TASK STATEMENT: Scan the entries that follow and copy out every line containing "permis".

Excerpts from a dataset
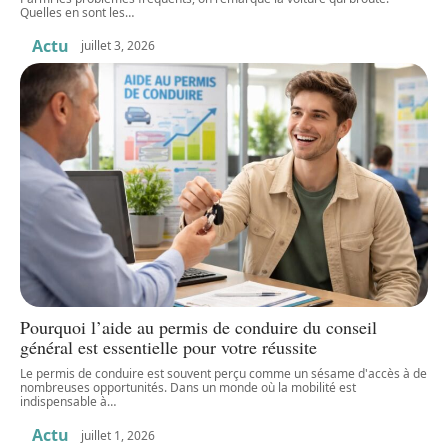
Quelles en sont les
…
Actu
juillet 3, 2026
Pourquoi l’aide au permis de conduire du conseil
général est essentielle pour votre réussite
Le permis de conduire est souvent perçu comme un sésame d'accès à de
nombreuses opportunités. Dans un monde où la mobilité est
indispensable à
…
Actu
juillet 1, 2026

RESPONSE BELOW:
Pourquoi l’aide au permis de conduire du conseil
Le permis de conduire est souvent perçu comme un sésame d'accès à de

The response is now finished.